Here’s our latest post, a sci-fi/urban fantasy book reviewed by Steve Wishnevsky of Winston-Salem.  Steve says he’s also reading some more serious fare to review later.

book cover of   The Fuller Memorandum    (Laundry Files)  by  Charles Stross

By Steve Wishnevsky

THE FULLER MEMORANDUM. By Charles Stross. Ace: Berkley Publishing. 320 pages. $24.95.

Bob Howard is sort of the anti James Bond, working for “The Laundry,” an ultra-secret anti-occult agency of Her Majesty’s Government. His title is Computational Demonologist, and he spends a lot of time messing about with files and discussing indescribable horror in obtuse Brit office jargon. He also is obsessed with his expense account, and he worries about his significant other, Mo, a redhead with a possessed white bone violin that kills people.

Think Ian Fleming meets H.P. Lovecraft with a side order of Dilbert. Amusing enough, but of the three genres mashed together here, I really like only Dilbert.

But, somehow, in modern Urban Fantasy (third sub-genre to the left), Lovecraft has become a default position, in all his indescribable reeking occult unimaginable horror. Or ‘orror, if you’re a Cockney.

In any case, Howard gets sent on a temporary fill-in basis to a secret RAF base that conceals deeper secrets; the Tea Lady is evaporated; and Howard Is placed on administrative leave. His wife, Mo, comes back from Amsterdam after eradicating a particularly offensive cult with her violin, and all assorted hell breaks loose.

As the tale unravels, Howard’s perhaps immortal boss, Fuller, vanishes; things become even more obscure; Howard finds himself fugued into alternate universes; Mo is endangered; and divers other occult powers including the Russian equivalent of The Laundry, become involved, entangled and enmeshed in probably world-ending evil. Cue the Vincent Price laughter, here.

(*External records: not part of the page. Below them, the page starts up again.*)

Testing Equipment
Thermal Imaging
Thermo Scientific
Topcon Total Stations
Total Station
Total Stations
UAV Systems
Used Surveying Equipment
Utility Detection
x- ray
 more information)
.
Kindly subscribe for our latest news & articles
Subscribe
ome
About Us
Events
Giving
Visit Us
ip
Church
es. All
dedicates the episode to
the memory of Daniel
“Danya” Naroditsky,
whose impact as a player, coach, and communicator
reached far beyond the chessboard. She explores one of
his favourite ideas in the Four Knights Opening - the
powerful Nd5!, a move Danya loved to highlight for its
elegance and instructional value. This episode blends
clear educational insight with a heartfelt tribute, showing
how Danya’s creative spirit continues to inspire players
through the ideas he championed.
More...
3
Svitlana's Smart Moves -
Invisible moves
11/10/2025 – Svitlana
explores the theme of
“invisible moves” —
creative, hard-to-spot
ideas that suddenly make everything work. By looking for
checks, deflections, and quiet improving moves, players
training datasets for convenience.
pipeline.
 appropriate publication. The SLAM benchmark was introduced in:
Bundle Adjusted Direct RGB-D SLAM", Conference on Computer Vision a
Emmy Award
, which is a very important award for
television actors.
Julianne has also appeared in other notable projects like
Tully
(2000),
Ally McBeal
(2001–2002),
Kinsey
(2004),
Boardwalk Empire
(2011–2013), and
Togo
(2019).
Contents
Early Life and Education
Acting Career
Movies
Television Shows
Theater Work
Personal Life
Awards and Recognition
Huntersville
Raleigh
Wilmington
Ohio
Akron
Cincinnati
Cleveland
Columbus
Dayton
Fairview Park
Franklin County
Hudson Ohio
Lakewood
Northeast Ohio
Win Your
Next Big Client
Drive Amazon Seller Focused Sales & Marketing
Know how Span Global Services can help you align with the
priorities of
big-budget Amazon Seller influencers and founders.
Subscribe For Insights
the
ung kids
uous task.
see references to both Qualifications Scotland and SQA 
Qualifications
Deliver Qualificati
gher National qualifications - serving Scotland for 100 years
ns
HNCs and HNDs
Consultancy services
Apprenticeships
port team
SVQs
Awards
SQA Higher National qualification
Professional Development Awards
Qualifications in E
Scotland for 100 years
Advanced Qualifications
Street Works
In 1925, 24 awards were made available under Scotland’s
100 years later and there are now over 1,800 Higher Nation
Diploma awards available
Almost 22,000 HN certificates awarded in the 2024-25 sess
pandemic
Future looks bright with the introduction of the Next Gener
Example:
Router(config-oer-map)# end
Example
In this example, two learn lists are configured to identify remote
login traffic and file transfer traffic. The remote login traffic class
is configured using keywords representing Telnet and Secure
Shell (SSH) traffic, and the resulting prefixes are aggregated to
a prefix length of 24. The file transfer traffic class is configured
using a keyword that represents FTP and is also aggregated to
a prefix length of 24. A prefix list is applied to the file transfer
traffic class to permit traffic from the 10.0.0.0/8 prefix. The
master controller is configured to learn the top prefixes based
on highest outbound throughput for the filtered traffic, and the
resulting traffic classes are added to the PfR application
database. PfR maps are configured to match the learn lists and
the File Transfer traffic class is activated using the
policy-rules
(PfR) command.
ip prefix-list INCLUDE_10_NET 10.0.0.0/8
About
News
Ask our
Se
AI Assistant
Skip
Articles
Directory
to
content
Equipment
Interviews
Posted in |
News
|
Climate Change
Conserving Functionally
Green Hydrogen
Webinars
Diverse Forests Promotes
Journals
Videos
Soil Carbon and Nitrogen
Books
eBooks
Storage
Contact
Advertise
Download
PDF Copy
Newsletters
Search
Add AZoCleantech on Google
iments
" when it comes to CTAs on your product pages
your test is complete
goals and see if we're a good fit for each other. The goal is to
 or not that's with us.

The grand denouement involves London’s largest cemetery, ley lines and, of course, lots and lots of zombies. Did I mention the zombies?

This is a fun book, if your taste runs that way; but for myself, I have become bored with zombies. They don’t even make good soup.

The Fuller Memorandum is quite well written. Stross is widely admired as a stylist and a pace-setter for the most modern, post-ironic wing of Fantasy and Speculative Fiction. The pseudo-history of The Laundry is amusing; the office humor and in-jokes would probably not be wasted on the average modern worker, as they are on me.

Classify this book as amusing if trivial. It probably would make a superior movie.